In fact, recognizing this unintended trap, its decision to request that the two sides meet for a consensual position removes it from what would have been the now familiar description of judicial overreach.
No doubt, too, that the Court has been very much concerned about its obligation to uphold the Rule of Law, in light of what the Constitution dictates with the holding of general elections within a stipulated time frame. The President of the Court, Justice Saunders, was careful to emphasise the fact that elections ought to have been held already, again, given the constitutional diktat. He even further reiterated that an election body should always be in a state of readiness for such a constitutional exercise. I disagree, especially when one considers that Justice Saunders may have been concluding such against the background of the ideal Westminster system. As everyone is aware, Guyana’s situation is quite different, given our historical experiences of disputed elections, inclusive of the ethnic factor and the mechanisms since laid down to ensure credible elections which is pivoted around a credible voters’ list which undergoes renewal cycle at a stipulated time period, of house-to-house registration, resulting in not only a sanitized list for the purpose of ensuring voter confidence, but also for such to translate into national elections which results must be undisputed.
The reality is that a treacherously contrived No-Confidence Motion(NCM) was never envisaged, much less one that would have resulted in being properly carried against the duly elected government, thanks to the biggest political Judas in the history of Guyana’s politics. From any political direction viewed, the situation of an NCM collided with the absolute necessity of a prelude to free and fair elections, which is the sine qua non of every democratic state – a clean voters’ list.
Though it is agreed that a country’s constitution is the guiding light as to how a nation must conduct its affairs, which should be in conformity with its commands, it is concomitant that we also understand that it cannot be made to accommodate untoward and unintended situations, for which it does not cater or uphold. This, without any apologies, is asking the nation’s most sacred document to accommodate circumstances which, of course, brings it into dispute with the ideal of its intention to be honest and just, in serving the needs of the nation and people. How can it still be adherence to the Rule of Law, for a constitution’s particular diktat to ignore a quantum necessity that is pivotal to electoral transparency being upheld?
Furthermore, how is it still possible to insist that the constitutional determination must hold sway in its rule, which, if carried out, creates a grave injustice which renders it to be challenged in a court of law. Editor, I stand corrected by saying that it was the very question, I am sure, counsel for GECOM had raised before their Lordships on the question of house-to-house registration.
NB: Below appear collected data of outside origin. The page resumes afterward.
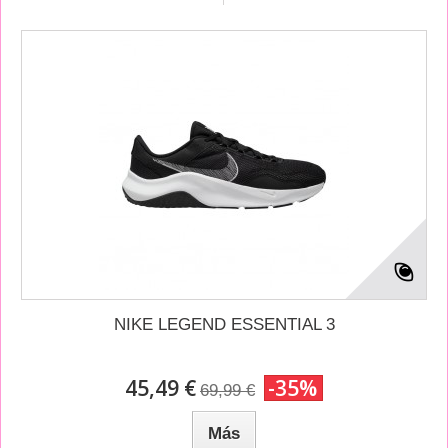
NIKE LEGEND ESSENTIAL 3
45,49 €
-35%
69,99 €
Más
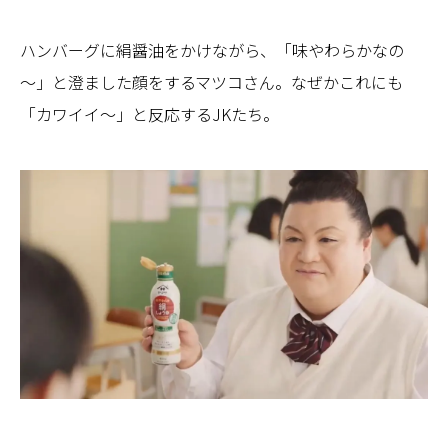
ハンバーグに絹醤油をかけながら、「味やわらかなの
～」と澄ました顔をするマツコさん。なぜかこれにも
「カワイイ～」と反応するJKたち。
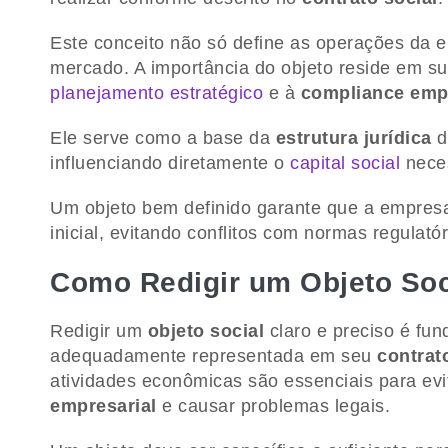
Este conceito não só define as operações da
mercado. A importância do objeto reside em s
planejamento estratégico
e à
compliance empr
Ele serve como a base da
estrutura jurídica
d
influenciando diretamente o
capital social
neces
Um objeto bem definido garante que a empresa 
inicial, evitando conflitos com normas regulat
Como Redigir um Objeto Soci
Redigir um
objeto social
claro e preciso é fun
adequadamente representada em seu
contrat
atividades econômicas são essenciais para ev
empresarial
e causar problemas legais.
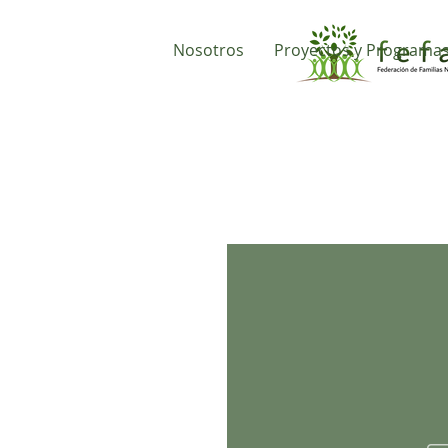
Nosotros
Proyectos y Programa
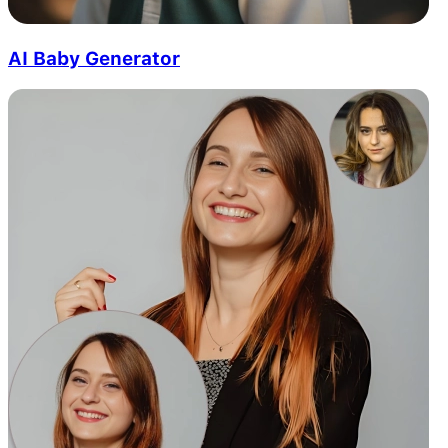
AI Baby Generator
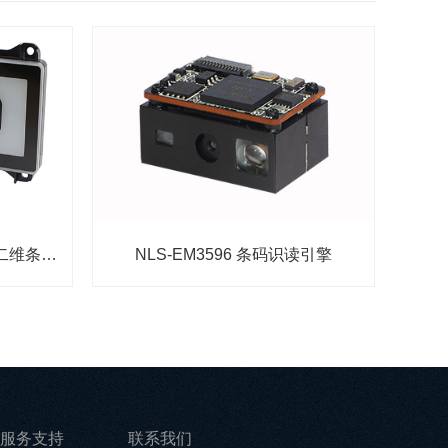
新大陆EM28智能终端一维二维条码扫描模块
NLS-EM3596 条码识读引擎
服务支持
联系我们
Simply put, no constitution should be expected to accommodate a situation which will bring it into disrepute with the purpose that it is intended to serve – fairness and justice. Neither, should its laws bend to suit circumstance, bred in the pit of dishonesty and political crookery, for which it was also not intended to serve or uphold. Though it is agreed that the constitution must be respected, it must not, under any situation, deprive citizens of its democratic right to prepare for the most important exercise of a credible and transparent national elections, which must be assured via house-to-house registration – a compulsory which has always been the Holy Grail of the PPP/C electoral politics, but which it is now prepared to ignore, deny, and discard on the altar of political dishonesty.